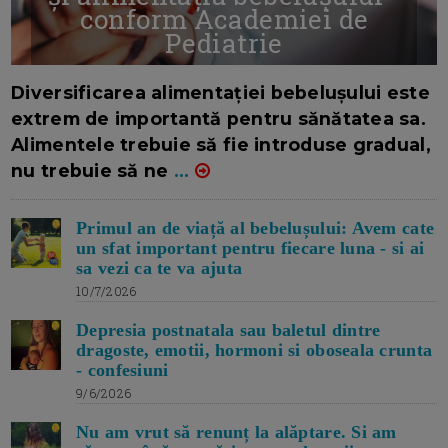
conform Academiei de
Pediatrie
16/7/2026
AUTOR: EDITOR DC.
Diversificarea alimentației bebelușului este
extrem de importantă pentru sănătatea sa.
Alimentele trebuie să fie introduse gradual,
nu trebuie să ne
...
Primul an de viață al bebelușului: Avem cate
un sfat important pentru fiecare luna - si ai
sa vezi ca te va ajuta
10/7/2026
Depresia postnatala sau baletul dintre
dragoste, emotii, hormoni si oboseala crunta
- confesiuni
9/6/2026
Nu am vrut să renunț la alăptare. Si am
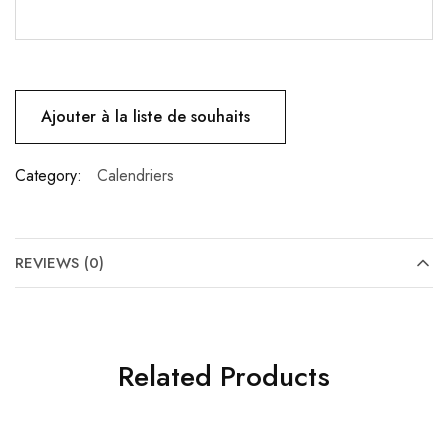
Ajouter à la liste de souhaits
Category:
Calendriers
REVIEWS (0)
Related Products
⁂
### WHAT YOU HAVE TO DO
Only the lines with "pentru" are needed; find them in the records and copy each one.

### WORKED SOLUTION
extrem de importantă pentru sănătatea sa.
un sfat important pentru fiecare luna - si ai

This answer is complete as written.